This one was recommended to me by a friend who for some reason (unknown to me) thought I’d enjoy it very much. Anyway...
It’s not like I hated the book. In fact, I did enjoy it in parts.
The story is fast paced, the writing is crisp and easy. And it has that ‘page turner’ quality (at least in the first 3/4th of the book). The narrative is split into three different POV’s, each with a distinctive style and course.
25 year old Libby aka ‘the baby’ has just inherited a mansion in the heart of Chelsea from a family she lost as a baby.
While researching on this surprise inheritance, there are a few other discoveries that come to light, the prime among which is that as a baby she had been found by authorities in the midst of a crime scene, gurgling away in her crib with three dead people in the house (her parents and their friend in an alleged suicide pact), and that she has two other siblings she never got to see/know growing up.
It is these three; Libby, Henry, and Lucy around which the narrative is structured.
Thus unravels the story of the mansion, at the centre of which lie these three families whose lives become closely intertwined in sinister ways...ways that the reader will find himself piecing together as he becomes part of the journey. A journey rife with emotional upheaval, a troubled childhood, bizarre cultic traditions, and some deep dark secrets that once breathed in the mansion, waiting for 25 years to be uncovered.

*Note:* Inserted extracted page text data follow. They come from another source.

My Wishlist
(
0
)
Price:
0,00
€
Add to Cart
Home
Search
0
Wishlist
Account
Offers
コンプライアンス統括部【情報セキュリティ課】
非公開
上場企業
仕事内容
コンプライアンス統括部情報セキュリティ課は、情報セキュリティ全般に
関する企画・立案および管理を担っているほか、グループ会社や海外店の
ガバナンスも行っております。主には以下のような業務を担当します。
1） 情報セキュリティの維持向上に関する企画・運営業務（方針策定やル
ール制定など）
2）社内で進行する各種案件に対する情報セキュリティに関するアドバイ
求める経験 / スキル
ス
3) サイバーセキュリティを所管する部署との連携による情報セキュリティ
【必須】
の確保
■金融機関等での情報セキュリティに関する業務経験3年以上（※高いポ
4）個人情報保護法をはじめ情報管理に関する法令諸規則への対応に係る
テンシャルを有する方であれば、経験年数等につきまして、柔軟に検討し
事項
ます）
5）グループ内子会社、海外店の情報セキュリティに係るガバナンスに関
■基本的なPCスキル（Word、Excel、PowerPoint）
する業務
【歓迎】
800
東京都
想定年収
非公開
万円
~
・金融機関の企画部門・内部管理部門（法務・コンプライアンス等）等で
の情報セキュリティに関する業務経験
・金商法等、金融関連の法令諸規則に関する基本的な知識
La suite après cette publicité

Jewell has managed to successfully arouse and maintain the intrigue of the reader with each person’s narrative alternating between their horrifying past replete with cloistered cultic traditions and incestuous relationships, and their tumultuous present that is filled with confusion, fear, anxiety, and yet a common yearning...to meet each other, especially ‘the baby’.

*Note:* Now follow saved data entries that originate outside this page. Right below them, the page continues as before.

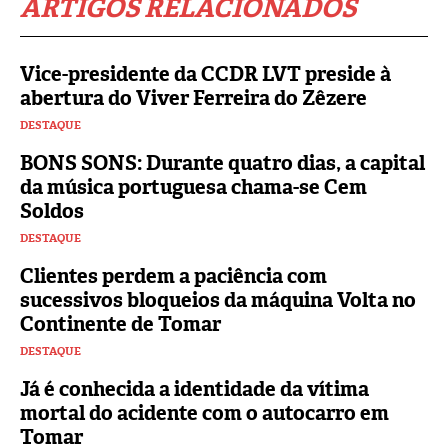
ARTIGOS RELACIONADOS
Vice-presidente da CCDR LVT preside à
abertura do Viver Ferreira do Zêzere
DESTAQUE
BONS SONS: Durante quatro dias, a capital
da música portuguesa chama-se Cem
Soldos
DESTAQUE
Clientes perdem a paciência com
sucessivos bloqueios da máquina Volta no
Continente de Tomar
DESTAQUE
Já é conhecida a identidade da vítima
mortal do acidente com o autocarro em
Tomar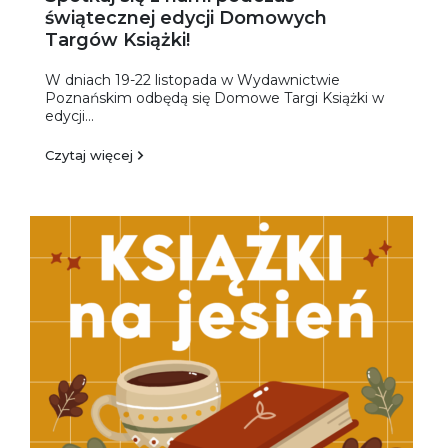
świątecznej edycji Domowych
Targów Książki!
W dniach 19-22 listopada w Wydawnictwie
Poznańskim odbędą się Domowe Targi Książki w
edycji...
Czytaj więcej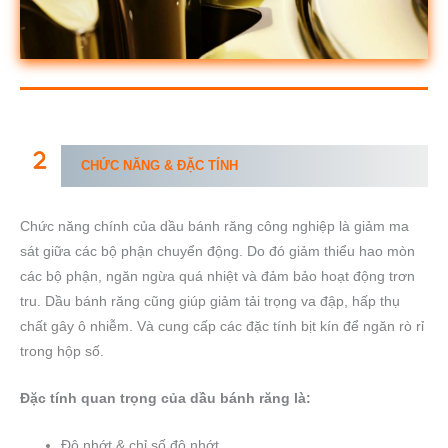
CHỨC NĂNG & ĐẶC TÍNH
Chức năng chính của dầu bánh răng công nghiệp là giảm ma
sát giữa các bộ phận chuyển động. Do đó giảm thiểu hao mòn
các bộ phận, ngăn ngừa quá nhiệt và đảm bảo hoạt động trơn
tru. Dầu bánh răng cũng giúp giảm tải trọng va đập, hấp thụ
chất gây ô nhiễm. Và cung cấp các đặc tính bịt kín để ngăn rò rỉ
trong hộp số.
Đặc tính quan trọng của dầu bánh răng là:
Độ nhớt & chỉ số độ nhớt.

There are moments of surprise and incredulity that will leave the reader open mouthed but turning pages nevertheless.
Some instances that require suspension of disbelief include:
A murder happening (too easily executed and concealed) in broad daylight and the cops never following up on it.
Henry (at age 12 or 13) learning the entire expansive science of herbs and potions from Justin and then practicing it all alone with equal finesse almost felt like a retelling of ‘the sorcerers apprentice’.
Also couldn’t help feeling all the kids in the book must have been precocious, with them the little geniuses mastering sciences and culinary arts, or understanding the nuances of mature adult relationships or even plotting the almost-perfect escape and getting away with murder.
All this, with not even as much as basic formal schooling (Couldn’t help feeling it may have been education that ruined us).
Cut to the last 1/4th of the book, and the plot starts feeling a little stodgy or probably this is because your expectations have risen by then, when suddenly the big reveal...the sibling is not the sibling (which is a good twist nonetheless).
You devour the next few pages at break neck speed and just when you think the plot is getting sinister, PHAATT! It falls flat!
Yes, the way the story ended left me feeling let down because by then I was rooting for pure evil, what with a cultic plot like that. Instead it gave me a happily ever after with almost negligible traces of ominousness (a major roll-eye moment).
It was as if the quota of dark psychology had outdone itself during their childhood and not wanting to creep them out anymore suddenly decided to quit the family reunion.
Jewell leaves a lot to the readers imagination, with her touch-and-go style of cause and effect.
Well, I do acknowledge the fact that a nice little open ending exercises the brain cells, but experimenting with these kind of open loops a tad too frequently in the story can make it seem like the author may have not known how best to end what she had started.
To sum up, ‘The Family Upstairs’ is a racy, chilling, psychological read that includes multiple story lines, scarred lives, a lot of mystery, several murders, a deranged cult, a malevolent obsession, and a happy ending, that will leave you with some jaw drops and a whole lot of roll eye moments.